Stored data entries
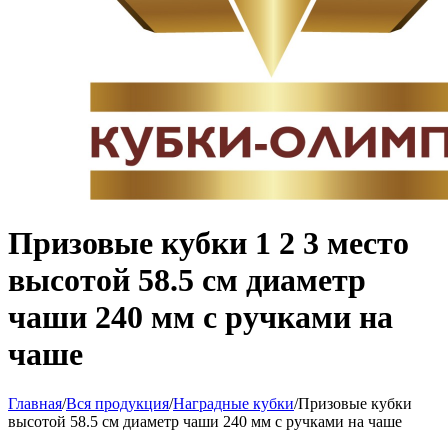
Призовые кубки 1 2 3 место
высотой 58.5 см диаметр
чаши 240 мм с ручками на
чаше
Главная
/
Вся продукция
/
Наградные кубки
/
Призовые кубки
высотой 58.5 см диаметр чаши 240 мм с ручками на чаше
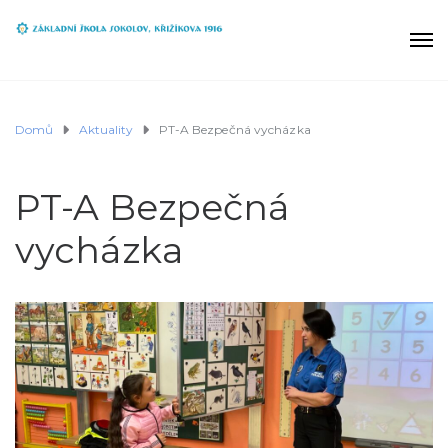
Domů
Aktuality
PT-A Bezpečná vycházka
PT-A Bezpečná
vycházka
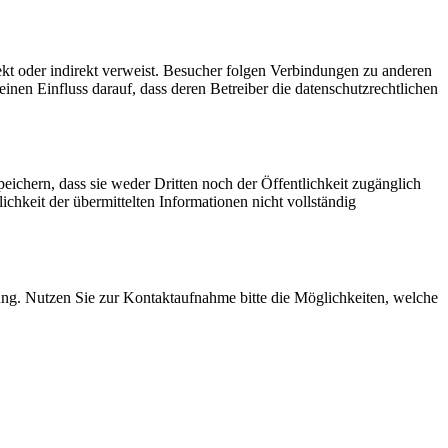
ekt oder indirekt verweist. Besucher folgen Verbindungen zu anderen
en Einfluss darauf, dass deren Betreiber die datenschutzrechtlichen
chern, dass sie weder Dritten noch der Öffentlichkeit zugänglich
ichkeit der übermittelten Informationen nicht vollständig
ung. Nutzen Sie zur Kontaktaufnahme bitte die Möglichkeiten, welche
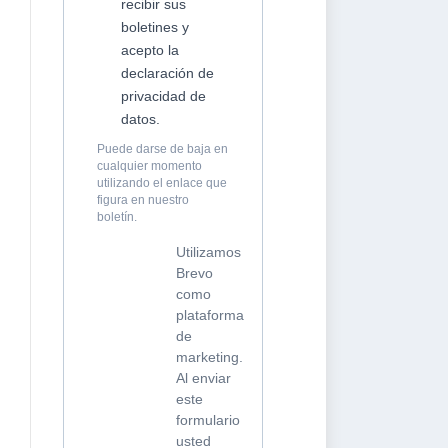
recibir sus
boletines y
acepto la
declaración de
privacidad de
datos.
Puede darse de baja en
cualquier momento
utilizando el enlace que
figura en nuestro
boletín.
Utilizamos
Brevo
como
plataforma
de
marketing.
Al enviar
este
formulario
usted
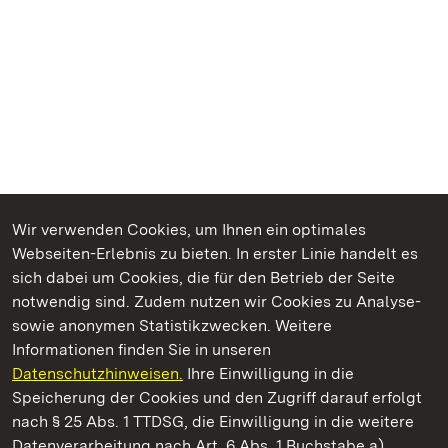
Wir verwenden Cookies, um Ihnen ein optimales
Webseiten-Erlebnis zu bieten. In erster Linie handelt es
Kommen. Staunen. Genießen.
sich dabei um Cookies, die für den Betrieb der Seite
notwendig sind. Zudem nutzen wir Cookies zu Analyse-
sowie anonymen Statistikzwecken. Weitere
Informationen finden Sie in unseren
Datenschutzhinweisen.
Ihre Einwilligung in die
Staatliche Schlösser und Gärten Baden‑Württemberg
Speicherung der Cookies und den Zugriff darauf erfolgt
nach § 25 Abs. 1 TTDSG, die Einwilligung in die weitere
Staatliche Schlösser und Gärten Baden-Württemberg
Datenverarbeitung nach Art. 6 Abs. 1 Buchstabe a)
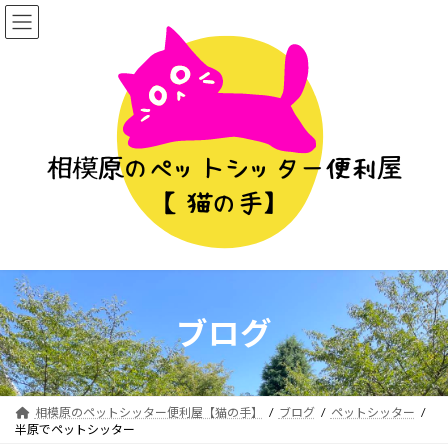
コ
ナ
ン
ビ
テ
ゲ
ン
ー
ツ
シ
へ
ョ
ス
ン
キ
に
ッ
移
プ
動
ブログ
相模原のペットシッター便利屋【猫の手】
ブログ
ペットシッター
半原でペットシッター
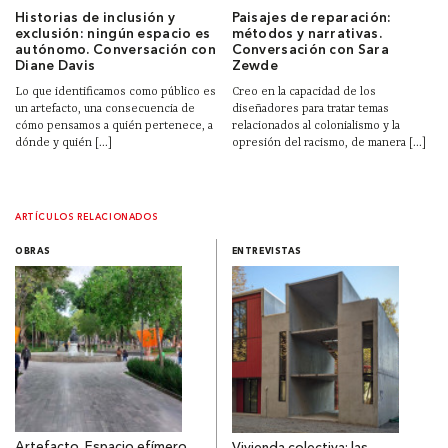
Historias de inclusión y
Paisajes de reparación:
exclusión: ningún espacio es
métodos y narrativas.
autónomo. Conversación con
Conversación con Sara
Diane Davis
Zewde
Lo que identificamos como público es
Creo en la capacidad de los
un artefacto, una consecuencia de
diseñadores para tratar temas
cómo pensamos a quién pertenece, a
relacionados al colonialismo y la
dónde y quién [...]
opresión del racismo, de manera [...]
ARTÍCULOS RELACIONADOS
OBRAS
ENTREVISTAS
Artefacto. Espacio efímero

=== Instructions to follow ===
Say again, exactly, only those lines of the records that run from the start through the line with "chern, dass sie". Pictures are to be skipped.

=== Problem solution ===
Призовые кубки 1 2 3 место
высотой 58.5 см диаметр
чаши 240 мм с ручками на
чаше
Главная
/
Вся продукция
/
Наградные кубки
/
Призовые кубки
высотой 58.5 см диаметр чаши 240 мм с ручками на чаше
Domů
Aktuality
PT-A Bezpečná vycházka
PT-A Bezpečná
vycházka
ekt oder indirekt verweist. Besucher folgen Verbindungen zu anderen
en Einfluss darauf, dass deren Betreiber die datenschutzrechtlichen
chern, dass sie weder Dritten noch der Öffentlichkeit zugänglich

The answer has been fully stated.